SECTION 1.
The Legislature finds and declares all of the following:(a) Scientific research has demonstrated that young children living in deep poverty experience lifelong cognitive impairments limiting their ability to be prepared for, and succeed in, school.
(b) Academic research has documented an increase in missed days of school and an increase in visits to hospital emergency rooms by children who live in deep poverty.
(c) The Maximum Family Grant rule was adopted to limit the length of time a family could receive basic needs assistance, and to limit the amount of assistance a family could receive, through the Aid to Families with Dependent Children (AFDC) program before the implementation of welfare reform. At the time the rule was adopted, there was no limit on the length of time a family could receive aid, no work requirements, and the benefits provided were approximately 80 percent of the federal poverty level.

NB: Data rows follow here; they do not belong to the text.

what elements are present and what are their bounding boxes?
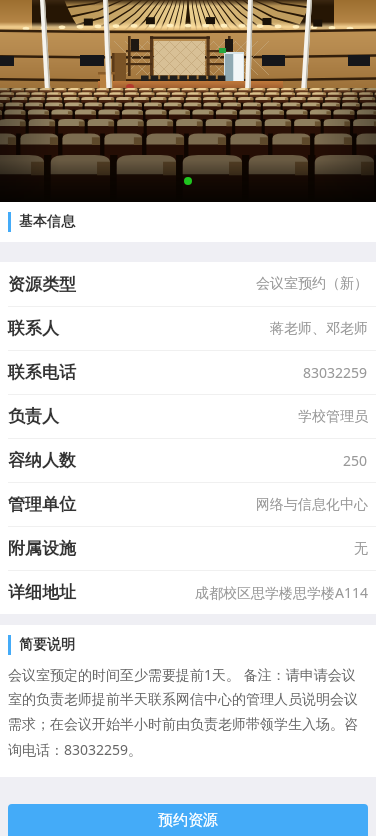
staticText: 附属设施 [8, 538, 76, 559]
staticText: 83032259 [303, 363, 368, 382]
staticText: 无 [354, 540, 368, 558]
staticText: 成都校区思学楼思学楼A114 [195, 583, 368, 602]
staticText: 联系电话 [8, 362, 76, 383]
button[interactable]: 联系电话 [0, 351, 376, 394]
staticText: 会议室预约（新） [256, 275, 368, 293]
staticText: 管理单位 [8, 494, 76, 515]
staticText: 会议室预定的时间至少需要提前1天。 备注：请申请会议室的负责老师提前半天联系网信… [8, 665, 368, 759]
staticText: 基本信息 [19, 213, 75, 231]
staticText: 简要说明 [19, 636, 75, 654]
staticText: 负责人 [8, 406, 59, 427]
staticText: 网络与信息化中心 [256, 496, 368, 514]
button[interactable]: 预约资源 [8, 804, 368, 836]
staticText: 250 [343, 451, 368, 470]
staticText: 详细地址 [8, 582, 76, 603]
staticText: 容纳人数 [8, 450, 76, 471]
button[interactable]: 管理单位 [0, 483, 376, 526]
button[interactable]: 联系人 [0, 307, 376, 350]
staticText: 学校管理员 [298, 408, 368, 426]
staticText: 蒋老师、邓老师 [270, 320, 368, 338]
staticText: 预约资源 [158, 811, 218, 830]
button[interactable]: 负责人 [0, 395, 376, 438]
button[interactable]: 容纳人数 [0, 439, 376, 482]
button[interactable]: 附属设施 [0, 527, 376, 570]
staticText: 资源类型 [8, 274, 76, 295]
staticText: 联系人 [8, 318, 59, 339]
button[interactable]: 详细地址 [0, 571, 376, 614]
button[interactable]: 资源类型 [0, 262, 376, 306]
button[interactable]: 会议室图片 [0, 0, 376, 202]
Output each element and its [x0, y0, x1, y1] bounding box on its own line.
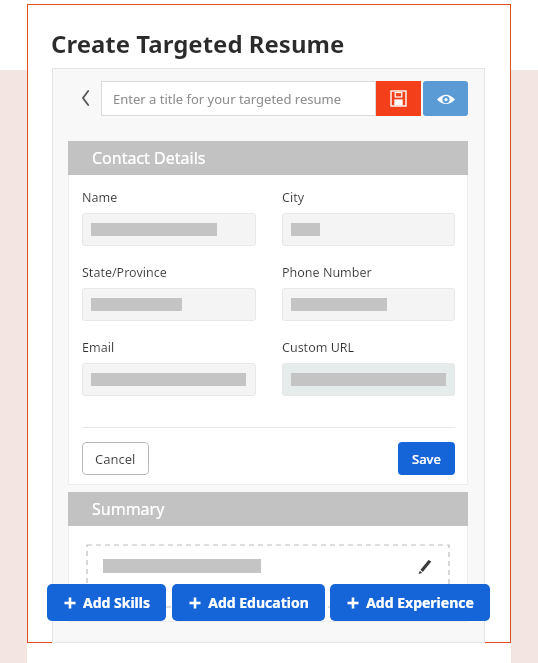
button[interactable]: Add Experience — [330, 584, 490, 621]
staticText: Add Skills — [83, 593, 150, 612]
staticText: Enter a title for your targeted resume — [113, 90, 342, 108]
staticText: City — [282, 189, 305, 206]
button[interactable]: Save — [398, 442, 455, 475]
staticText: Create Targeted Resume — [51, 27, 345, 60]
button[interactable] — [82, 213, 256, 246]
button[interactable] — [282, 363, 455, 396]
button[interactable]: Back — [76, 84, 96, 112]
button[interactable]: Edit summary — [415, 557, 435, 577]
button[interactable] — [82, 288, 256, 321]
button[interactable]: Add Skills — [47, 584, 166, 621]
button[interactable] — [82, 363, 256, 396]
staticText: Name — [82, 189, 118, 206]
button[interactable] — [282, 213, 455, 246]
button[interactable]: Enter a title for your targeted resume — [101, 81, 376, 116]
button[interactable]: Cancel — [82, 442, 149, 475]
staticText: Add Education — [208, 593, 309, 612]
staticText: Cancel — [95, 450, 136, 468]
staticText: Add Experience — [366, 593, 474, 612]
staticText: Summary — [92, 498, 165, 520]
button[interactable] — [282, 288, 455, 321]
staticText: Contact Details — [92, 147, 206, 169]
button[interactable]: Add Education — [172, 584, 325, 621]
staticText: Save — [412, 450, 441, 468]
staticText: Phone Number — [282, 264, 372, 281]
staticText: Email — [82, 339, 115, 356]
staticText: Custom URL — [282, 339, 355, 356]
staticText: State/Province — [82, 264, 167, 281]
button[interactable]: Save — [376, 81, 421, 116]
button[interactable]: Preview — [423, 81, 468, 116]
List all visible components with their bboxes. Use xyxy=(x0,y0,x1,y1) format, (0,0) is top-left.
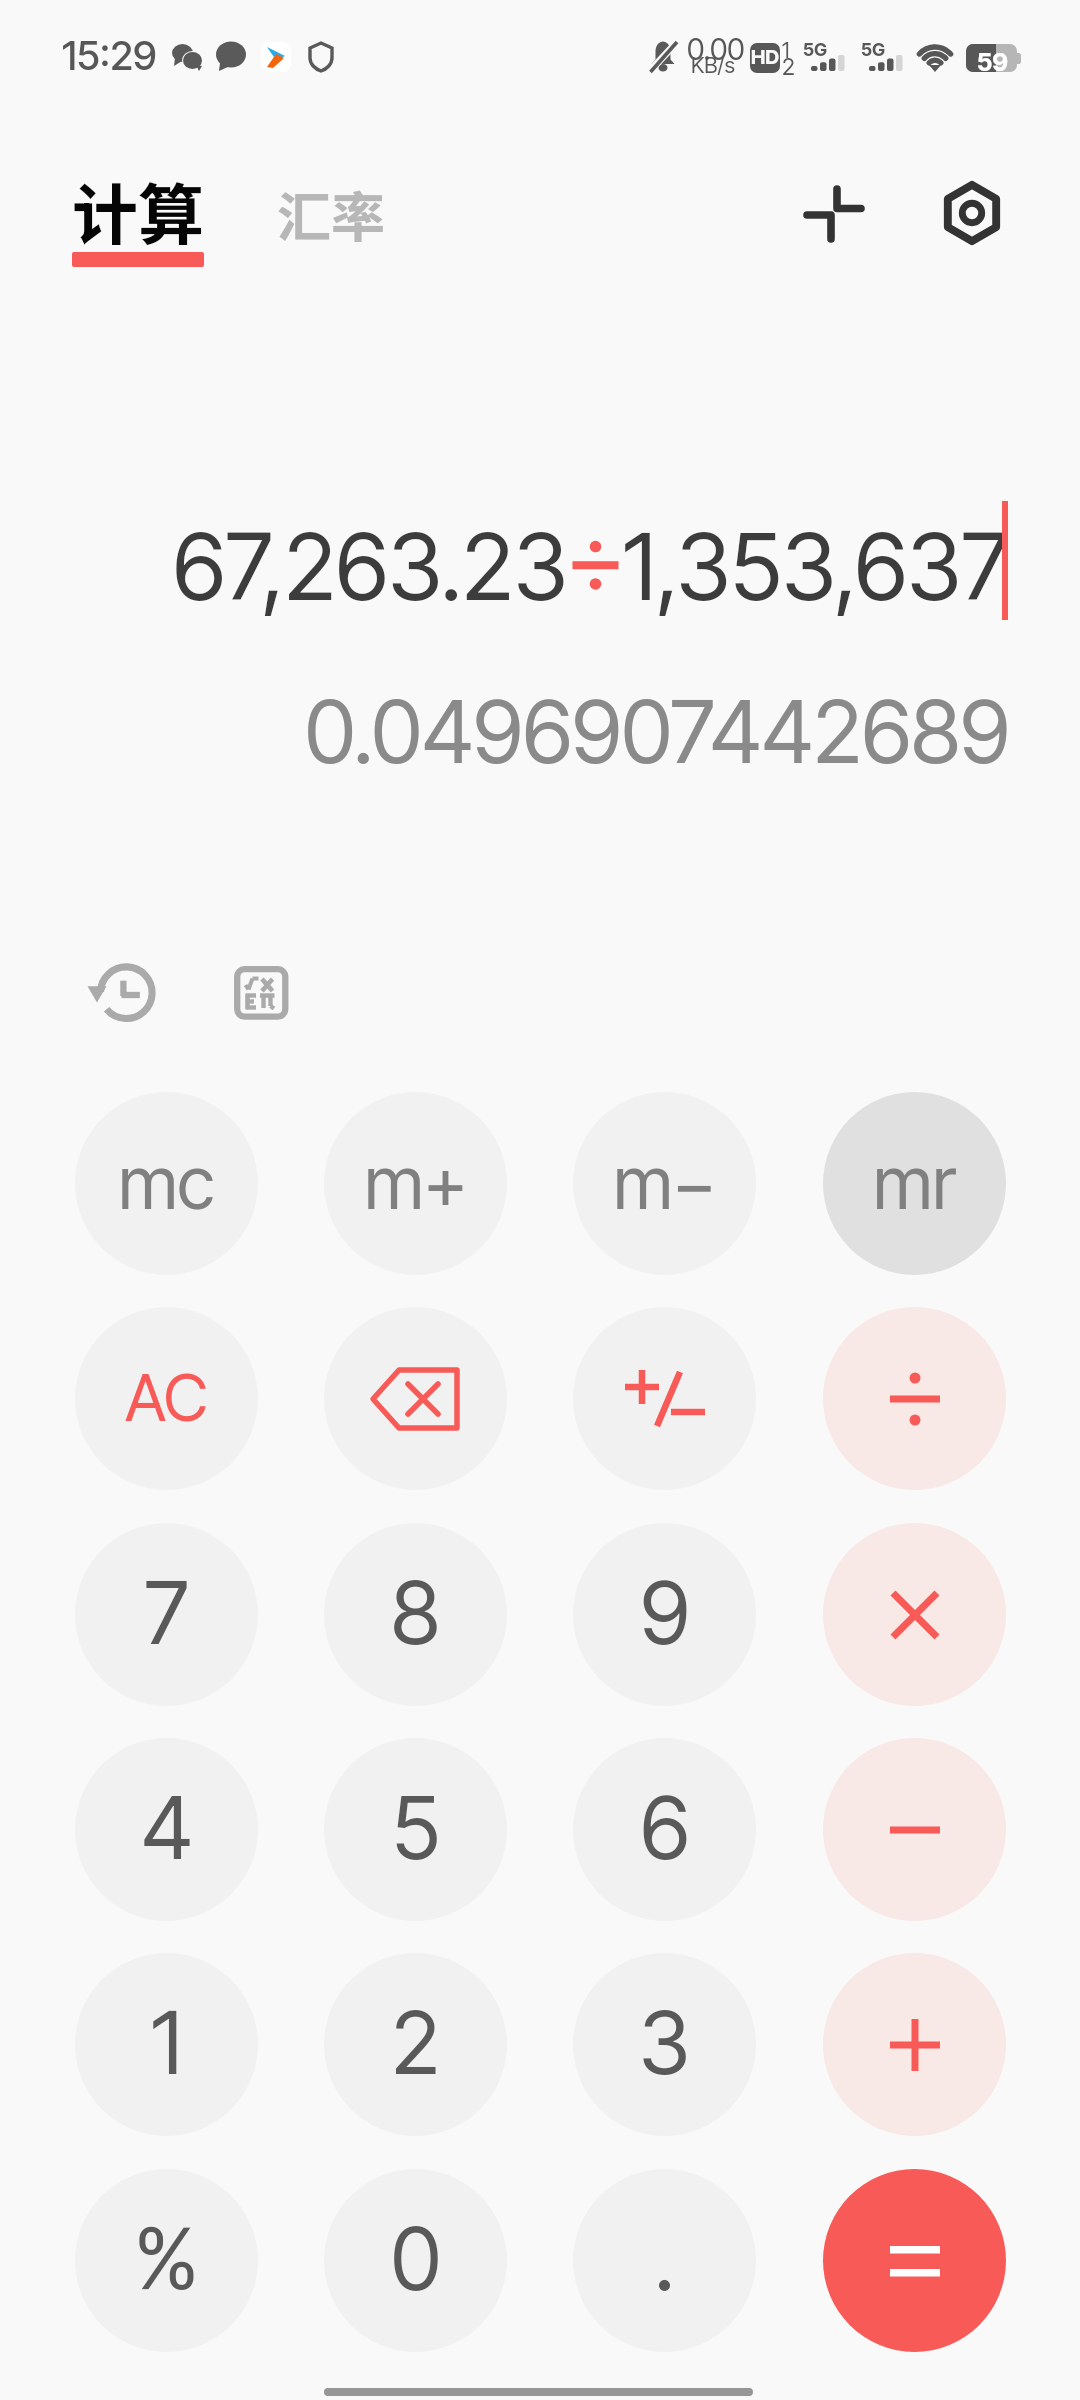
staticText: 1,353,637 xyxy=(623,511,1009,622)
button[interactable]: 9 xyxy=(573,1523,756,1706)
staticText: HD xyxy=(751,45,780,69)
staticText: 9 xyxy=(640,1560,690,1664)
button[interactable]: Toggle sign xyxy=(573,1307,756,1490)
button[interactable]: Divide xyxy=(823,1307,1006,1490)
button[interactable]: mr xyxy=(823,1092,1006,1275)
staticText: mc xyxy=(118,1139,215,1226)
staticText: 汇率 xyxy=(277,174,385,252)
staticText: 8 xyxy=(391,1560,440,1664)
staticText: 5 xyxy=(392,1775,440,1879)
button[interactable]: 0 xyxy=(324,2169,507,2352)
staticText: % xyxy=(134,2208,199,2310)
button[interactable]: 汇率 xyxy=(262,160,402,270)
staticText: m+ xyxy=(364,1139,468,1226)
staticText: AC xyxy=(125,1359,208,1437)
staticText: 0.00 xyxy=(687,31,745,67)
button[interactable]: AC xyxy=(75,1307,258,1490)
button[interactable]: Switch keypad layout xyxy=(785,164,885,264)
staticText: 4 xyxy=(141,1775,193,1879)
staticText: 59 xyxy=(977,47,1009,77)
button[interactable]: 2 xyxy=(324,1953,507,2136)
button[interactable]: 8 xyxy=(324,1523,507,1706)
staticText: m− xyxy=(613,1139,717,1226)
button[interactable]: 计算 xyxy=(56,160,222,280)
staticText: 3 xyxy=(639,1990,690,2094)
staticText: 计算 xyxy=(72,162,204,258)
button[interactable]: History xyxy=(78,943,178,1043)
button[interactable]: Add xyxy=(823,1953,1006,2136)
button[interactable]: 4 xyxy=(75,1738,258,1921)
button[interactable]: m− xyxy=(573,1092,756,1275)
button[interactable]: Subtract xyxy=(823,1738,1006,1921)
staticText: 5G xyxy=(861,39,886,61)
button[interactable]: Settings xyxy=(922,163,1022,263)
button[interactable]: Backspace xyxy=(324,1307,507,1490)
button[interactable]: 5 xyxy=(324,1738,507,1921)
staticText: 67,263.23 xyxy=(173,511,568,622)
staticText: 2 xyxy=(391,1990,440,2094)
staticText: mr xyxy=(873,1139,956,1226)
staticText: 5G xyxy=(803,39,828,61)
staticText: 7 xyxy=(144,1560,189,1664)
button[interactable]: 1 xyxy=(75,1953,258,2136)
staticText: 0 xyxy=(391,2206,441,2310)
button[interactable]: 3 xyxy=(573,1953,756,2136)
button[interactable]: Scientific calculator xyxy=(211,943,311,1043)
staticText: 1 xyxy=(782,38,790,63)
button[interactable]: 6 xyxy=(573,1738,756,1921)
button[interactable]: Equals xyxy=(823,2169,1006,2352)
staticText: 6 xyxy=(640,1775,690,1879)
button[interactable]: mc xyxy=(75,1092,258,1275)
staticText: 0.0496907442689 xyxy=(305,679,1010,784)
button[interactable]: Multiply xyxy=(823,1523,1006,1706)
button[interactable]: . xyxy=(573,2169,756,2352)
staticText: . xyxy=(654,2206,675,2310)
staticText: KB/s xyxy=(691,52,735,79)
button[interactable]: m+ xyxy=(324,1092,507,1275)
staticText: 1 xyxy=(151,1990,182,2094)
staticText: 15:29 xyxy=(62,31,157,79)
staticText: 2 xyxy=(782,53,795,81)
button[interactable]: % xyxy=(75,2169,258,2352)
button[interactable]: 7 xyxy=(75,1523,258,1706)
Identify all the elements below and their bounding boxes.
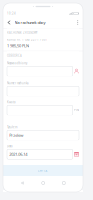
staticText: RACHUNEK ŹRÓDŁOWY bbox=[7, 31, 38, 34]
button[interactable] bbox=[7, 86, 79, 96]
staticText: ODBIORCA bbox=[7, 54, 22, 58]
button[interactable]: ZAPISZ bbox=[3, 165, 83, 176]
staticText: Kwota bbox=[7, 100, 15, 104]
staticText: Konto nr. 1 Oso 2271 / 001 bbox=[7, 38, 48, 42]
staticText: Tytułem bbox=[7, 125, 17, 129]
staticText: Nazwa odbiorcy bbox=[7, 61, 27, 65]
button[interactable]: Choose recipient bbox=[74, 68, 79, 74]
staticText: Data bbox=[7, 144, 12, 148]
button[interactable]: Przelew bbox=[7, 130, 79, 140]
staticText: PLN bbox=[74, 108, 79, 112]
staticText: Numer rachunku bbox=[7, 81, 29, 85]
staticText: Na rachunek obcy bbox=[15, 20, 46, 25]
staticText: 10:24 bbox=[7, 12, 16, 15]
staticText: 1 985,50 PLN bbox=[7, 43, 29, 48]
button[interactable] bbox=[7, 66, 73, 76]
staticText: Przelew bbox=[9, 132, 23, 138]
staticText: 2021-06-14 bbox=[9, 152, 27, 157]
staticText: ZAPISZ bbox=[38, 169, 48, 172]
button[interactable]: Back bbox=[21, 182, 24, 184]
button[interactable]: More options bbox=[77, 20, 79, 25]
button[interactable] bbox=[7, 105, 73, 115]
button[interactable]: Home bbox=[42, 182, 45, 184]
button[interactable]: 2021-06-14 bbox=[7, 149, 73, 159]
button[interactable]: Back bbox=[7, 20, 15, 25]
button[interactable]: Pick date bbox=[74, 152, 79, 157]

(d) Since the implementation of the Maximum Family Grant rule, AFDC has been replaced with the California Work Opportunity and Responsibility to Kids Act (CalWORKs), which imposes lifetime limits on aid and requires adult CalWORKs participants to meet work requirements in order to receive a maximum benefit of approximately 40 percent of the federal poverty level.
(e) The Maximum Family Grant rule makes poor children poorer, reducing the income of families with infants to below 30 percent of the federal poverty level.
(f) This act is necessary to protect infants born to families receiving CalWORKs from experiencing lifelong cognitive impairments due to the toxic stress of deep poverty and to ready those children for participation in California’s public school system.
(g) This act is also necessary to protect the reproductive and privacy rights of all applicants for, and recipients of, aid under CalWORKs.